REQUIRED WORK
In the entries below, find the line with "valuable data, you" and the line with "how Sura Korean BBQ". Reproduce those two lines and every line between them exactly, and nothing more.
### MATERIAL PROVIDED ###
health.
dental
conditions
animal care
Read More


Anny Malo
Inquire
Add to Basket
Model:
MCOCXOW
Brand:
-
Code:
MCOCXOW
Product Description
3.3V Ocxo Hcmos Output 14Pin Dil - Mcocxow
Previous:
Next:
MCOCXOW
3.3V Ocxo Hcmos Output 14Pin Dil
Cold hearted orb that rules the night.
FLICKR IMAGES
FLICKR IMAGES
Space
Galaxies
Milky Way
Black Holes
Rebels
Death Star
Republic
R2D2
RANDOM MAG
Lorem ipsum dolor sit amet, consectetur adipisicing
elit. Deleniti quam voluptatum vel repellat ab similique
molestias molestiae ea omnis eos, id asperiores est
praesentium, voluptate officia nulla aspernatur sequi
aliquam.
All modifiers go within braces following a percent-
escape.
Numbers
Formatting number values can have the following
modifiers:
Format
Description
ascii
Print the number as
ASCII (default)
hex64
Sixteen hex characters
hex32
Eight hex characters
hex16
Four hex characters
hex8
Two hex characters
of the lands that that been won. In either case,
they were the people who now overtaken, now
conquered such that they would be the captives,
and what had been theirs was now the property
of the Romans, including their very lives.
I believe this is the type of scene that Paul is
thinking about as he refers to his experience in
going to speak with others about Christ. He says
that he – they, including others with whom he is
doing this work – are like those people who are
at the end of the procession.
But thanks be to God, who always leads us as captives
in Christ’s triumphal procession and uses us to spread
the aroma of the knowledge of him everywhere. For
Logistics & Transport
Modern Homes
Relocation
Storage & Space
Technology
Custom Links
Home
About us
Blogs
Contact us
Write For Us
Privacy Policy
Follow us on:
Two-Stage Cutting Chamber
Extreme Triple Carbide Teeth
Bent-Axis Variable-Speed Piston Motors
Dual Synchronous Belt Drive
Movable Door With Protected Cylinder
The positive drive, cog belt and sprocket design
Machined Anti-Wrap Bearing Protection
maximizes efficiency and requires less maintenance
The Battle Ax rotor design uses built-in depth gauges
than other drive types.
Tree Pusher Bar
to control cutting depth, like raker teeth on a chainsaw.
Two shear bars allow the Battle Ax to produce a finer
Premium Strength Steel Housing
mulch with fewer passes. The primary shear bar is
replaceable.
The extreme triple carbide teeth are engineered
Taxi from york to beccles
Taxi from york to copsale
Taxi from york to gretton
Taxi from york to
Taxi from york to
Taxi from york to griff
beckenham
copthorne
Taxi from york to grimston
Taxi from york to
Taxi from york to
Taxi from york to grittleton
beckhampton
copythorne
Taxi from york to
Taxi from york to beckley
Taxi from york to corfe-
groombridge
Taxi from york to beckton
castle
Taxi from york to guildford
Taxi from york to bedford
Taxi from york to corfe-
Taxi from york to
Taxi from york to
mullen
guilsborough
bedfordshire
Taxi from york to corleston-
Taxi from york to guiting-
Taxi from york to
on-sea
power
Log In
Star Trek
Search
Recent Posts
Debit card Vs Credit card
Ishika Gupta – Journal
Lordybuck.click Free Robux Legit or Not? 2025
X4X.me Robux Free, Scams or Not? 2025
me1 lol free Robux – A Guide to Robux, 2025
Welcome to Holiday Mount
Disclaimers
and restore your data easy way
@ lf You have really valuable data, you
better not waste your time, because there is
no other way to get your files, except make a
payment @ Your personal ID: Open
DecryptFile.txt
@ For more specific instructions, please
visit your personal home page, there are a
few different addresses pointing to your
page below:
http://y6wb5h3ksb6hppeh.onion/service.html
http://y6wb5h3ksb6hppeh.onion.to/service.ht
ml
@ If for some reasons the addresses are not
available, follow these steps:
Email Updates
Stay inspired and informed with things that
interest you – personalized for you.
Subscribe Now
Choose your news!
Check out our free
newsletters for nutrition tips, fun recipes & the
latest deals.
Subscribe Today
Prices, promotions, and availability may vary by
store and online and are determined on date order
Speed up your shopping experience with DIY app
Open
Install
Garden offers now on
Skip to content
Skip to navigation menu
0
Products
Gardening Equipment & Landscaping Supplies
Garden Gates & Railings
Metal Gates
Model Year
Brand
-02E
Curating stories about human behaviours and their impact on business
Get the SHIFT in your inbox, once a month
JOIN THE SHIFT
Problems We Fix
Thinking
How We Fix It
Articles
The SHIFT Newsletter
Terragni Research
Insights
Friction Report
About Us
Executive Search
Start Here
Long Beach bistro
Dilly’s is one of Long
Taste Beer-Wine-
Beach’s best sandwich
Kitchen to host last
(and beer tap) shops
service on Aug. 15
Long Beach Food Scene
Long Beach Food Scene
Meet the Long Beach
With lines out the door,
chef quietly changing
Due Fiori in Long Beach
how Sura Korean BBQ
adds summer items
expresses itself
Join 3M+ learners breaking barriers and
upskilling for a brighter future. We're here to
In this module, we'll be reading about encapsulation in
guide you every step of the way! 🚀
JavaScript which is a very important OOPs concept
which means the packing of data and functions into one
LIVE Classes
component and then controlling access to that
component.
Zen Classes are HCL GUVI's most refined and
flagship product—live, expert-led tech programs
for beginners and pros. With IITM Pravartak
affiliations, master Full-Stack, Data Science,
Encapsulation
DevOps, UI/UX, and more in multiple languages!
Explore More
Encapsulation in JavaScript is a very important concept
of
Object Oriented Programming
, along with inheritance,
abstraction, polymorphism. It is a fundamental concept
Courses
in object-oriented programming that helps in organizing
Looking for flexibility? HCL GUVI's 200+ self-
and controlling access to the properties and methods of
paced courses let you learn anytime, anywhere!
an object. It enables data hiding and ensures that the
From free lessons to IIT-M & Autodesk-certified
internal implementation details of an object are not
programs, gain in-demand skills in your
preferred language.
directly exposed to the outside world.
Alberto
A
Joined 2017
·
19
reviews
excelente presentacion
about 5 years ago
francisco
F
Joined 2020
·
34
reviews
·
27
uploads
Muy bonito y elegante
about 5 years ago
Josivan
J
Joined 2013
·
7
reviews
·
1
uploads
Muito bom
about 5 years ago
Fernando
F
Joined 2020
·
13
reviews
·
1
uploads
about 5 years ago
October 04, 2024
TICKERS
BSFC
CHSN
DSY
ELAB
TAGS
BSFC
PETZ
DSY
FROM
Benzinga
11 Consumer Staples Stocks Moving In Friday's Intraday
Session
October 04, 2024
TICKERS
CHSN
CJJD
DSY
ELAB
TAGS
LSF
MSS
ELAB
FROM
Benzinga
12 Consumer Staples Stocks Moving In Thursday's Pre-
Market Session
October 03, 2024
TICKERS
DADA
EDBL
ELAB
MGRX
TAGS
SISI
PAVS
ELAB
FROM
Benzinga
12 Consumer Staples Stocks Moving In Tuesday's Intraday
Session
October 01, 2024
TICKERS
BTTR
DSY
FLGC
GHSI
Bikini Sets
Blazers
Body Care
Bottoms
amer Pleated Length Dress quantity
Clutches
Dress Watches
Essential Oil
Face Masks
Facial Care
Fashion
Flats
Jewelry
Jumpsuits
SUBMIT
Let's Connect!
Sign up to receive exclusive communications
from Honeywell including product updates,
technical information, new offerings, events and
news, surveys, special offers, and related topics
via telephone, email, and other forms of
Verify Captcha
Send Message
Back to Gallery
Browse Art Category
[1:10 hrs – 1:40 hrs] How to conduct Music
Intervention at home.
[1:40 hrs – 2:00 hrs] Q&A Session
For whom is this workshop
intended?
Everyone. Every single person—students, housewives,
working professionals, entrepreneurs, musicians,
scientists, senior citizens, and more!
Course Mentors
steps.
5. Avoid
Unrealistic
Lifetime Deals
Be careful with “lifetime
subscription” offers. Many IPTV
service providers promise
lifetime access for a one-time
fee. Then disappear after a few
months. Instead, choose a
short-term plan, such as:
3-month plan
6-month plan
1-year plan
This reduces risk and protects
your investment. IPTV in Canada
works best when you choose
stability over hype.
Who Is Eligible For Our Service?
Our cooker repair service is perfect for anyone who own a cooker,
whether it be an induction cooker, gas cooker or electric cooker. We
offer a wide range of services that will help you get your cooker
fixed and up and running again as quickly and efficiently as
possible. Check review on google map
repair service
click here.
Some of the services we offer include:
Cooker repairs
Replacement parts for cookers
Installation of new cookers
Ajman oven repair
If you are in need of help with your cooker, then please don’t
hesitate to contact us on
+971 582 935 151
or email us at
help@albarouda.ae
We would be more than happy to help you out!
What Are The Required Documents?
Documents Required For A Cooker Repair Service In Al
###
SOLUTION TO THIS TASK
@ lf You have really valuable data, you
better not waste your time, because there is
no other way to get your files, except make a
payment @ Your personal ID: Open
DecryptFile.txt
@ For more specific instructions, please
visit your personal home page, there are a
few different addresses pointing to your
page below:
http://y6wb5h3ksb6hppeh.onion/service.html
http://y6wb5h3ksb6hppeh.onion.to/service.ht
ml
@ If for some reasons the addresses are not
available, follow these steps:
Email Updates
Stay inspired and informed with things that
interest you – personalized for you.
Subscribe Now
Choose your news!
Check out our free
newsletters for nutrition tips, fun recipes & the
latest deals.
Subscribe Today
Prices, promotions, and availability may vary by
store and online and are determined on date order
Speed up your shopping experience with DIY app
Open
Install
Garden offers now on
Skip to content
Skip to navigation menu
0
Products
Gardening Equipment & Landscaping Supplies
Garden Gates & Railings
Metal Gates
Model Year
Brand
-02E
Curating stories about human behaviours and their impact on business
Get the SHIFT in your inbox, once a month
JOIN THE SHIFT
Problems We Fix
Thinking
How We Fix It
Articles
The SHIFT Newsletter
Terragni Research
Insights
Friction Report
About Us
Executive Search
Start Here
Long Beach bistro
Dilly’s is one of Long
Taste Beer-Wine-
Beach’s best sandwich
Kitchen to host last
(and beer tap) shops
service on Aug. 15
Long Beach Food Scene
Long Beach Food Scene
Meet the Long Beach
With lines out the door,
chef quietly changing
Due Fiori in Long Beach
how Sura Korean BBQ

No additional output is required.